Abstract
As artists’ films have become more common in museums, artists have begun to film the museum and its objects with increasing frequency. The artists’ museum film opens up a dialogue between the moving image and the museum object, in which the medium's capacity to preserve and remodel time resonates with the object's power as a repository of past time. Through two examples, Tacita Dean's Day for Night (2009) and Elizabeth Price's A Restoration (2016), this essay explores the ways that these artists’ understanding of the temporalities of analogue film and digital video underpin their poetic expression of the temporality of objects. Rather than dematerializing its objects, the museum film is rematerialized by them, through the encounter between their specific temporalities.

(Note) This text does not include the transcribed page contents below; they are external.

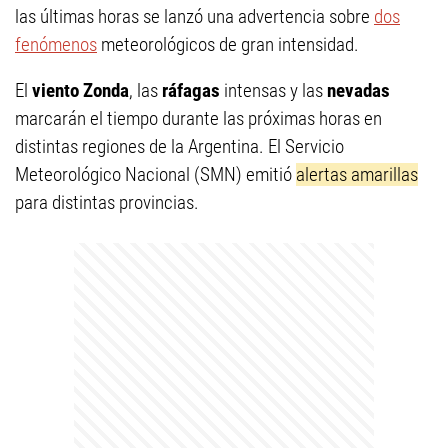
las últimas horas se lanzó una advertencia sobre
dos
fenómenos
meteorológicos de gran intensidad.
El
viento Zonda
, las
ráfagas
intensas y las
nevadas
marcarán el tiempo durante las próximas horas en
distintas regiones de la Argentina. El Servicio
Meteorológico Nacional (SMN) emitió
alertas amarillas
para distintas provincias.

Keywords: Museum film, indexicality, materiality, temporality, Tacita Dean, Elizabeth Price
In his well-known essay ‘On the Museum's Ruins’, Douglas Crimp offers a provocative criticism of André Malraux's Museum Without Walls:
Malraux makes a fatal error near the end of his Museum: he admits within its pages the very thing that had constituted its homogeneity; that thing is, of course, photography. So long as photography was merely a vehicle by which art objects entered the imaginary museum, a certain coherence obtained. But once photography itself enters, an object among others, heterogeneity is reestablished at the heart of the museum; its pretentions of knowledge are doomed.
Something similar has happened with artists’ film, but in reverse: having been admitted to the museum, artists have begun filming there. To name a few, films have been made in museums and galleries by Isaac Julien (Baltimore, 2000; Vagabondia, 2003), Gerard Byrne (A Thing Is a Hole in a Thing It Is Not, 2010), Fiona Tan (Inventory, 2012), Tacita Dean (Section Cinema, 2002; Darmstädter Werkblock, 2007), Heinz Emigholz (Zwei Museen, 2013), and James Benning (Natural History, 2013). Maya Deren's Witch's Cradle (1943) is an early precursor of the genre. A broader history of the museum in art cinema would include Les Statues meurent aussi (Statues Also Die, Alain Resnais and Chris Marker, 1953), Russkiy kovcheg (Russian Ark, Alexander Sokurov, 2002), and Museum Hours (Jem Cohen, 2012).